(Records shown Opens)

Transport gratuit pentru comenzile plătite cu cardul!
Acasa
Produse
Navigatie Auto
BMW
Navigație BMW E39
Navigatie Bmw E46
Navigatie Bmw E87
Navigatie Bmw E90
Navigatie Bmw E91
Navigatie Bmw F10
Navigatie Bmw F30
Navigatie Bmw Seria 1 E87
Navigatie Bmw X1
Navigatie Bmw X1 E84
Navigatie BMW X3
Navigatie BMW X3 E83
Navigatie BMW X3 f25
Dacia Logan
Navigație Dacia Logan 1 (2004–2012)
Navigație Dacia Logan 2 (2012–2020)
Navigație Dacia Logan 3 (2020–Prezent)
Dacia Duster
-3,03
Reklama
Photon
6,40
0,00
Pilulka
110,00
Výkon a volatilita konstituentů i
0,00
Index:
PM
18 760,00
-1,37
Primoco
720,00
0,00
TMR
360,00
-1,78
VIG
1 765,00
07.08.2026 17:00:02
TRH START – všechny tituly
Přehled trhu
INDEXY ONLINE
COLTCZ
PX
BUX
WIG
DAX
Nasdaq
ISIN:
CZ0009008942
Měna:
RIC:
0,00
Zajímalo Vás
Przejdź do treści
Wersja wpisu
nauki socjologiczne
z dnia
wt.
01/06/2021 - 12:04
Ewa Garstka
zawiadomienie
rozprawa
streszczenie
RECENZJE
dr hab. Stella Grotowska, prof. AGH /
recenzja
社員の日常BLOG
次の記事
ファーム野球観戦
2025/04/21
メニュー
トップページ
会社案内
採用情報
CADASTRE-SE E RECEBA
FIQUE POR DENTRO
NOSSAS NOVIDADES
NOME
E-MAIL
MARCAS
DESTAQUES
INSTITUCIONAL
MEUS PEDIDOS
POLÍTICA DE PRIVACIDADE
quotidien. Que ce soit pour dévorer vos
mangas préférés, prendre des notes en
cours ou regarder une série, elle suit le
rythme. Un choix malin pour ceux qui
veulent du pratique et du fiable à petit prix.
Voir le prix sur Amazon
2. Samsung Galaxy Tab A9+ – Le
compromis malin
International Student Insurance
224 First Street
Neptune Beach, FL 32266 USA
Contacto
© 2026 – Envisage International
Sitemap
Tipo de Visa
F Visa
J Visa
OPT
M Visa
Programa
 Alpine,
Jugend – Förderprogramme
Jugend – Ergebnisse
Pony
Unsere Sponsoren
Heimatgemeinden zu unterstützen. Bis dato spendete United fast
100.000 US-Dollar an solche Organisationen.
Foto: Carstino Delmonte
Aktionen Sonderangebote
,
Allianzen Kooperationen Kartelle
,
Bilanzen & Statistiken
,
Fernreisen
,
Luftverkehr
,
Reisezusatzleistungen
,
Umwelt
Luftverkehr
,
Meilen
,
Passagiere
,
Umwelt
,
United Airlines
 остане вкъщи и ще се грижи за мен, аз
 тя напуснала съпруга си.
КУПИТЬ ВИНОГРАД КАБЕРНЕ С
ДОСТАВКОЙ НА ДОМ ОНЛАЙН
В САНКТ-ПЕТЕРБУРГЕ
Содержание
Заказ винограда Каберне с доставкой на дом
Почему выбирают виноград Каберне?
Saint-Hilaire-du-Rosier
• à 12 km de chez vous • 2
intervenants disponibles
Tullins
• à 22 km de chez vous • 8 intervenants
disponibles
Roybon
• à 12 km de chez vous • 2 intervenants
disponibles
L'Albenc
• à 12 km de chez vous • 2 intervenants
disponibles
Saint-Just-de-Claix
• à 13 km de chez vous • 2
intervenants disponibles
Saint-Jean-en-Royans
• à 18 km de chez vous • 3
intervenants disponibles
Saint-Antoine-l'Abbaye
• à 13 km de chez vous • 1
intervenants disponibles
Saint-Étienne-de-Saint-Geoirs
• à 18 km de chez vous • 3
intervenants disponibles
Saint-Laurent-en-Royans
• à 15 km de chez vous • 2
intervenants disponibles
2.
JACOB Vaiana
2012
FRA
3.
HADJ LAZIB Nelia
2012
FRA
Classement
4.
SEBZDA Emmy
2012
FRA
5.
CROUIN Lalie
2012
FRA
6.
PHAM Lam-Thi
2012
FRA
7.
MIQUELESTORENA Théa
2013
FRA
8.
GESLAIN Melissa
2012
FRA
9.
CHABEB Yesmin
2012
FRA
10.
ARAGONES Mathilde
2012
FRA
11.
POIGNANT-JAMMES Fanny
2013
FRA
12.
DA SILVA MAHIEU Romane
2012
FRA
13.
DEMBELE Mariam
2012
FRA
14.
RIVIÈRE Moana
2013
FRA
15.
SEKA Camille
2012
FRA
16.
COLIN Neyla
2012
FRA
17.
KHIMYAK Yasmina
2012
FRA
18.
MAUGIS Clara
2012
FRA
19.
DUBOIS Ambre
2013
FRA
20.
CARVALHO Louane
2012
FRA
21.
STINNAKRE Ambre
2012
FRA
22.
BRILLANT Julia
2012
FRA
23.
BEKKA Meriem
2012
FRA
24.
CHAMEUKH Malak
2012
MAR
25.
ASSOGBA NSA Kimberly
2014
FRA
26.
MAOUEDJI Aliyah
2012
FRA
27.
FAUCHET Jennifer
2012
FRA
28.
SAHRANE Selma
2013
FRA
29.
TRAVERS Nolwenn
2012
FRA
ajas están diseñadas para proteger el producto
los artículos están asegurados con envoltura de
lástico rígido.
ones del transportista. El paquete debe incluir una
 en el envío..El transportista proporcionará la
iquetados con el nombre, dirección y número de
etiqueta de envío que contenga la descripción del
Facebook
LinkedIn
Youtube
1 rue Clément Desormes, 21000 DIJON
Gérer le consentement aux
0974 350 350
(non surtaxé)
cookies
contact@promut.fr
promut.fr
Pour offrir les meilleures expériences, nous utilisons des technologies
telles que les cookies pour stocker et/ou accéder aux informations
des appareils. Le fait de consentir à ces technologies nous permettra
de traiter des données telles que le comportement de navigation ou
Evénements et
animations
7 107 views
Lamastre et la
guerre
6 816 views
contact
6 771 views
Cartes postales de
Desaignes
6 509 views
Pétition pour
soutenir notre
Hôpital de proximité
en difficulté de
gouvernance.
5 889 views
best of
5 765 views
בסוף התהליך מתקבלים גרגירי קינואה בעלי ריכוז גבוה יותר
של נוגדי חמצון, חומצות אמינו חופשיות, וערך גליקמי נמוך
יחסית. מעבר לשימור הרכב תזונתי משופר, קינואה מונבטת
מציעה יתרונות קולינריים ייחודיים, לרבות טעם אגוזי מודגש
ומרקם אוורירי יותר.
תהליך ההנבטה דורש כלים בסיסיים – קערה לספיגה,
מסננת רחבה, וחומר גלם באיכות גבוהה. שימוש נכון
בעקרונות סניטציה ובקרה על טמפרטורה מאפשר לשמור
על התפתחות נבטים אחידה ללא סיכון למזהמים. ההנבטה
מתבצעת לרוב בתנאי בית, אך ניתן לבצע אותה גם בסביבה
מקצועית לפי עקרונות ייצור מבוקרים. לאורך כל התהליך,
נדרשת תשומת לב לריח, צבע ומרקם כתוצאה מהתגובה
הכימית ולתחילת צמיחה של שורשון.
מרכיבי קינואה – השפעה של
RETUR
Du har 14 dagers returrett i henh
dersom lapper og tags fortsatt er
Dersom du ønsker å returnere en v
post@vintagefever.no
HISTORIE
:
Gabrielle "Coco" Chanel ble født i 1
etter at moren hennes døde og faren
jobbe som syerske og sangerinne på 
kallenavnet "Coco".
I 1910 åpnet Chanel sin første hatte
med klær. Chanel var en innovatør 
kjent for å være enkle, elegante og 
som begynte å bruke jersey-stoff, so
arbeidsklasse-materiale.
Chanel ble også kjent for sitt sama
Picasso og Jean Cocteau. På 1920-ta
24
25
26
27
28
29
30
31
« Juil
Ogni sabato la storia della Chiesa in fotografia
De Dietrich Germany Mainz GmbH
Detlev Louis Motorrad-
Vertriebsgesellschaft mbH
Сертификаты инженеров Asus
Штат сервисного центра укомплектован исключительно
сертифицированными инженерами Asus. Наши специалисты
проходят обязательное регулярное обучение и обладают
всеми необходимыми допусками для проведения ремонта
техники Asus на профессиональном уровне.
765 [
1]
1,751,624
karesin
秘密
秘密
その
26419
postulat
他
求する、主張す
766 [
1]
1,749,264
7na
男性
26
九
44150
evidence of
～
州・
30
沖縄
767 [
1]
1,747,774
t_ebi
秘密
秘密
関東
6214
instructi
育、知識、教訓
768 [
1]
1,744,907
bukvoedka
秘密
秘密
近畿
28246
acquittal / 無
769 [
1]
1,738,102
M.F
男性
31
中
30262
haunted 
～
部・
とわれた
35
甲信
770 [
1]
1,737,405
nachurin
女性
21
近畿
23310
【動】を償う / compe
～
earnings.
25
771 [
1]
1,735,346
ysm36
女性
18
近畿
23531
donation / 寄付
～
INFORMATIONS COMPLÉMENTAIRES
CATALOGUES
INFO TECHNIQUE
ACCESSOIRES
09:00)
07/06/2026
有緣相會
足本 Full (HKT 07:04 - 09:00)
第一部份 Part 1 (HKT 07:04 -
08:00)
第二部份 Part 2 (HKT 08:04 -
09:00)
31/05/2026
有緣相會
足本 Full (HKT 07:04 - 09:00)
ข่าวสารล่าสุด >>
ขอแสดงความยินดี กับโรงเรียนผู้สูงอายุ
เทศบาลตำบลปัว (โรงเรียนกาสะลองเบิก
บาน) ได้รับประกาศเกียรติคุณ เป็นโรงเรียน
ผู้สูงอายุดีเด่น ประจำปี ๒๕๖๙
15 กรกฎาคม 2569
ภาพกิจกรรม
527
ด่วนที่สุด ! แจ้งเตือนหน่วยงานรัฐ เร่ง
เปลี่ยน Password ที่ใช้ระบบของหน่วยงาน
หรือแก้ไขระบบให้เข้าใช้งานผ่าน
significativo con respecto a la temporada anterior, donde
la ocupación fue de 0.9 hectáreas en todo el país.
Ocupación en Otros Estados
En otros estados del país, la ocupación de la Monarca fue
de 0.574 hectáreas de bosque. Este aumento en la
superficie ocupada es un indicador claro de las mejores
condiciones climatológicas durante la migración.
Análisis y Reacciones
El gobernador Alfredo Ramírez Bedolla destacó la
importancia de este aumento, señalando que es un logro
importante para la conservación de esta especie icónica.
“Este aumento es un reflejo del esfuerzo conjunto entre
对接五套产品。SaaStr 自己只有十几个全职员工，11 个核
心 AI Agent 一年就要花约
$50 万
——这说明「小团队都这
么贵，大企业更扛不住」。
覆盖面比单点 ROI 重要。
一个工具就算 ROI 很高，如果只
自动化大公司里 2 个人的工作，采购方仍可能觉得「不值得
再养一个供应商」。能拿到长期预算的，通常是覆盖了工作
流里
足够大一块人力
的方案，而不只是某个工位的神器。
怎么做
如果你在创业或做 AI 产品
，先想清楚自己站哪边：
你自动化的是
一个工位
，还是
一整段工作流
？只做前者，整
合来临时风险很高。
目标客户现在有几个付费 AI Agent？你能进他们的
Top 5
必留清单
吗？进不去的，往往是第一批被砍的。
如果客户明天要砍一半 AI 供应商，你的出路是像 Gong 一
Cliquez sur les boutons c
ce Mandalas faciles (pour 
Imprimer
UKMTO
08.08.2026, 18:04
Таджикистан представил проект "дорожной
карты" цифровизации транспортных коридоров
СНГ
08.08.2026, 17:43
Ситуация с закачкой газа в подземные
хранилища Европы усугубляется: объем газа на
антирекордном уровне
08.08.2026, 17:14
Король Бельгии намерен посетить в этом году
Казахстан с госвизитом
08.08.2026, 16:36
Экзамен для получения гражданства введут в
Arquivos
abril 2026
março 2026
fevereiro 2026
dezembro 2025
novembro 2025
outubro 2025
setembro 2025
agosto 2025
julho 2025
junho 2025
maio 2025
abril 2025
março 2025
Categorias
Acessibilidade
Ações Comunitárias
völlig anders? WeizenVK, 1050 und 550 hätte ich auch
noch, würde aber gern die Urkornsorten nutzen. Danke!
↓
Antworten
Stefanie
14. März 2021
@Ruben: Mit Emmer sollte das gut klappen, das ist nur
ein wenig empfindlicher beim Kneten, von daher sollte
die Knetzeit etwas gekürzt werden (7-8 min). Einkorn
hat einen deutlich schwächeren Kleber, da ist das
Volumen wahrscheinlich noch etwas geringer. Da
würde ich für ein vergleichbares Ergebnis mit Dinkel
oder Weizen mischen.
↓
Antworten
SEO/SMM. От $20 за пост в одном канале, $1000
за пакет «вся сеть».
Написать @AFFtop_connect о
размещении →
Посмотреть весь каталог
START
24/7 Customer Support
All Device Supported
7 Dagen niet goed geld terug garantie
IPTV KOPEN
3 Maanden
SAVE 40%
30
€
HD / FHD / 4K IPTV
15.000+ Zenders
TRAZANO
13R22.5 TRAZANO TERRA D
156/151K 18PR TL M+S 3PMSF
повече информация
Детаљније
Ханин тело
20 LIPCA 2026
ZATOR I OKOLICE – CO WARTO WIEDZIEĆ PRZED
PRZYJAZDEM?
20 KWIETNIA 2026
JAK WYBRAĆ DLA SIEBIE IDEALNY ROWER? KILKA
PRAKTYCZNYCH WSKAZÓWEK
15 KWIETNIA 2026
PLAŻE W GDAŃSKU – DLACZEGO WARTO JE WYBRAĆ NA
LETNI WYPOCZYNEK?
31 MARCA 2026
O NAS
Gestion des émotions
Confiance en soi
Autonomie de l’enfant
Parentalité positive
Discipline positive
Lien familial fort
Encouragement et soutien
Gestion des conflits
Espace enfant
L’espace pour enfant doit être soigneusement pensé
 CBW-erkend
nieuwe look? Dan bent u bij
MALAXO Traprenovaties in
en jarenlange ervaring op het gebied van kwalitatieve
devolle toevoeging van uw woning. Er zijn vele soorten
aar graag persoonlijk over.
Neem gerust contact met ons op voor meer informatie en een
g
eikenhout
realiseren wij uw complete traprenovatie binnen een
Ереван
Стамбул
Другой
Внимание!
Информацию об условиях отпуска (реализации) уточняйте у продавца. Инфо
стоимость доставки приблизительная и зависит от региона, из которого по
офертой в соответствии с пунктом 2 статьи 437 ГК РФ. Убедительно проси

(Records shown Closes)

Problem statement: Count how many lines in the data above hold "Dacia", and give that number by itself.

Exercise solution: 5